Credit: Rachel Szor
by Alex Lei Featured Film

No Other Land — Basel Adra, Hamdan Ballal, Yuval Abraham & Rachel Szor [NYFF ’24 Review]

October 9, 2024

From the summer of 2019 to the winter of 2023, Basel Adra — along with co-directors Yuval Abraham and Handan Ballal — documented how his village in Masafer Yatta in the occupied West Bank was being systematically cleared by the Israeli government to make way for a military training ground. There is a morbid irony to Israel’s legalistic logic, in that it is not as if the Israeli military has to build anything there to train, as their purpose is in large part the displacement of peoples. Largely over the course of Israel’s history, and most horrifically in the last year, that displacement has been the ethnic cleansing Palestinians and their genocide in Gaza at the hands of the IDF. While the total annihilation of Palestine was not in the world’s eye in 2019, those who had their homes ripped down by bulldozers and who were shot with American-made rifles tried desperately to get people to pay attention. As Adra says in the opening, “I started filming when we started to end.”

No Other Land is an activist film through and through, both necessarily in its content — trying to document the destruction of one’s home — but also in trying to prevent it through media. It’s a terrible part of reality, but it has an effect. In the middle of the film is an archival clip of Tony Blair walking around the village for seven minutes, which stopped the bulldozers for a short while. When the villagers go to protest their forced relocation multiple times a week, it too results in pauses to the incursions by Israel. Even when people get arrested or brutalized by the police, it keeps everyone else on the land for just a little longer. Yet as the film progresses, the film always feels more dire — not because of some futility (although audiences will necessarily sense some inevitability as they know that Al-Aqsa Flood and Israel’s genocidal response are right around the corner) — but because the violence constantly escalates. Not just the police and military, but armed settlers start to appear, even shooting locals with impunity. By the end, a mob of masked settlers descends Masafer Yatta, with even Adra getting hit by a thrown rock while filming. This is one of the last straws for many in the village, and so many at the end leave to never return, another modern Nabka unfolding faster and faster right before the viewer’s eyes.
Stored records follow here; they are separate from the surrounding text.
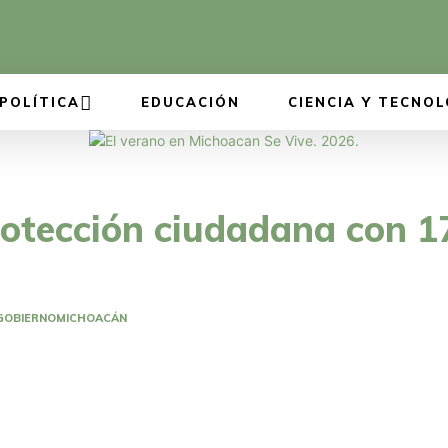
POLÍTICA
EDUCACIÓN
CIENCIA Y TECNOL
rotección ciudadana con 
GOBIERNO
MICHOACÁN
These images, of course, already flood the media sphere, but No Other Land goes further than just presenting the issue at hand, instead trying to investigate the humanitarian conundrum of outsiders trying to journalistically document it. The co-director, Yuval Abraham, is Israeli, and although he is obviously sympathetic to the cause of a liberated Palestine, Adra makes a difficult point in one of their conservations, telling him, “You come here from the outside, you can leave, you have a job.” To Adra, there is no separation between being an activist filmmaker and living — to be an activist filmmaker is to try to save his and his family’s way of life. Abraham, no matter how sympathetic, still has all the freedoms of the oppressor. That is not to knock Abraham, or any other filmmaker/journalist/activist that gets involved with a cause that is not their own, but it is an essential matter to keep in mind. And while Adra may have stopped filming in 2023, the awful history in progress marches on: on the day of No Other Land’s screening at NYFF, Adra’s activist father was arbitrarily abducted by soldiers.


Published as part of NYFF 2024 — Dispatch 3.